A newly frozen conflict in Ukraine would reward Russia for new territory taken since Feb. 24, 2022, not only providing additional time to lock in defensive structures, but also to use them as the launching pad for any future invasions (there absolutely would be future invasions). It would also signal to Russia Western weakness, and validate its strategy of attempting to wait the West out.
The current impasse is frustrating, and the changing nature of war is vexing all sides. This was Zaluzhny’s point in his controversial interview and opinion piece—drones, in particular, have created technological parity that neither side can overcome. Deception and surprise have been hallmarks of war since time immemorial. What happens when a drone-saturated battlefield makes that impossible? The side that cracks the code will have the advantage, but there’s nothing in Western weapons stocks that can address that equation.

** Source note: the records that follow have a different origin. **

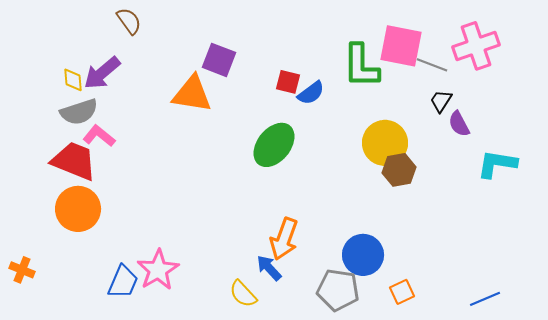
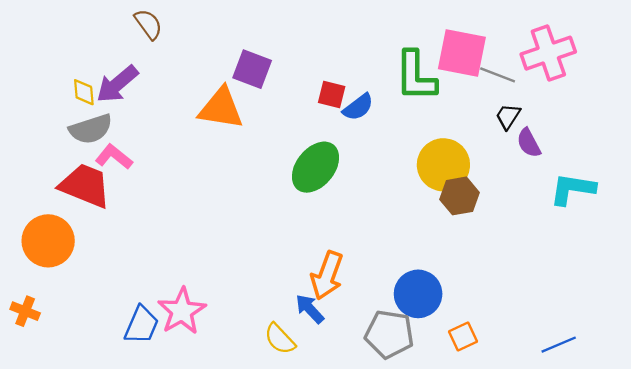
orange circle: (78, 209) -> (48, 241), moved

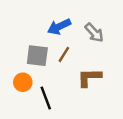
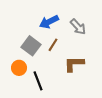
gray square: (37, 56) -> (31, 46), turned 30

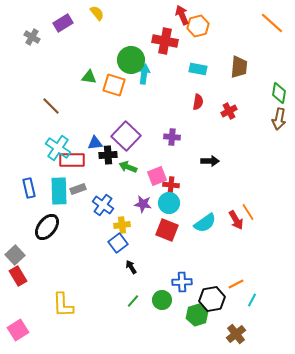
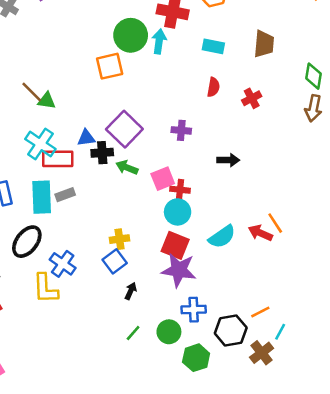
cyan arrow: (144, 74) -> (159, 41), moved
green triangle: (89, 77) -> (47, 101), moved
orange square: (114, 85) -> (110, 66), turned -30
purple star: (143, 204) -> (179, 270), moved, size x1.6
blue cross: (103, 205) -> (63, 264), moved
red arrow: (236, 220) -> (260, 233), turned 144
black arrow: (131, 267) -> (131, 291), turned 56
yellow L-shape: (63, 305) -> (45, 289), moved
green hexagon: (197, 315) -> (196, 358), moved
brown cross: (236, 334) -> (262, 353), moved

No number of ATACMS or F-16s will allow Ukrainian armored spearheads to punch through Russian lines.
This war is now operating in a gray area. The two sides will continue losing men (and, in Ukraine’s case, women) as well as vehicles and equipment for minor tactical gains here and there. But neither side seems able to deal a strategic, war-winning blow.
Formally freezing the conflict won’t lessen the need to evict Russia. As Ukrainians are fond of saying, they are dying in the trenches today so that their children don’t have to do so tomorrow. A low simmer over the winter and maybe even over next year is preferable as sanctions continue to bite into Russia’s economy and their equipment shortages become more acute. Perhaps, with time, Russia’s populace will someday tire of their needless sacrifice and rise up. I wouldn’t hold my breath, but it’s possible. Russia’s soldiers in the trenches may finally lose their will to fight. There’s only so much abuse a human can take.

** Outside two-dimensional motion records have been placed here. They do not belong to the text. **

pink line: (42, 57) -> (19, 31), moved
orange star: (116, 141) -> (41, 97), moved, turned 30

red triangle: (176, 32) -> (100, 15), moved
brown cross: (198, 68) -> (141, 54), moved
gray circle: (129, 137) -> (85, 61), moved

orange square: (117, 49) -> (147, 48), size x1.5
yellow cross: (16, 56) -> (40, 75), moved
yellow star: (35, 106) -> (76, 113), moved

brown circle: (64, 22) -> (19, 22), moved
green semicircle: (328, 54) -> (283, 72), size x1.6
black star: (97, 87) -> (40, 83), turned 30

In the meantime, Ukraine and its allies can figure out how to fight this new kind of war, developing the weapons and countermeasures necessary to overcome Russia’s drones, and opening up the battlefield to new potential advances while simultaneously building up Ukraine’s offensive capabilities. Ukraine’s 31 M1 Abrams tanks are inevitably a down payment on future deliveries, but the logistical tail has to be managed to support those hungry beasts. There’s no reason why, within two years, Ukraine couldn’t be sporting hundreds of those massive machines, hopefully with new anti-drone technologies to protect them from suicide-drone attacks.

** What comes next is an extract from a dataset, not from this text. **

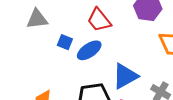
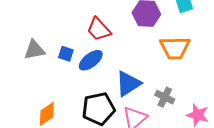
gray triangle: (37, 19) -> (34, 50), moved

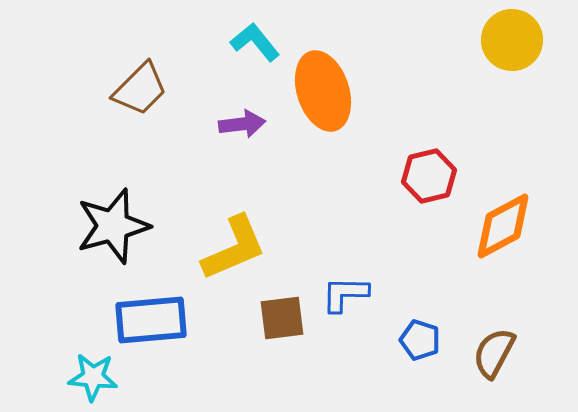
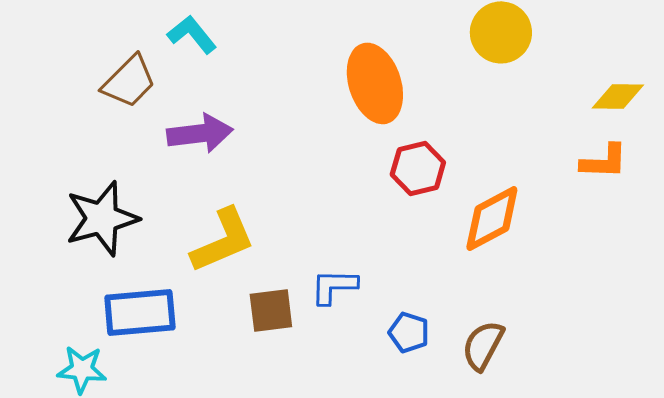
cyan L-shape: (255, 42) -> (192, 34), moved
orange ellipse: (323, 91) -> (375, 83), moved
purple arrow: (242, 124) -> (200, 133), moved, size x1.4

In the meantime, military and economic pressures will keep Russia from consolidating its gains or rearming for future conflict.
That’s the right way to do this, and I would be shocked if Ukraine’s allies don’t see it the same way.
This story is unbearably sad.
Makes me wish I believed in an afterlife, that this poor tortured soul would somehow be reunited with his wife and daughter so brutally taken away by Russian bombs.
Speaking of drones that can see everything, here is a Russian source claiming it has video of Ukraine transporting armored vehicles across the Dnipro River, near Kherson, reinforcing its beachhead on the south side (left bank) of the river.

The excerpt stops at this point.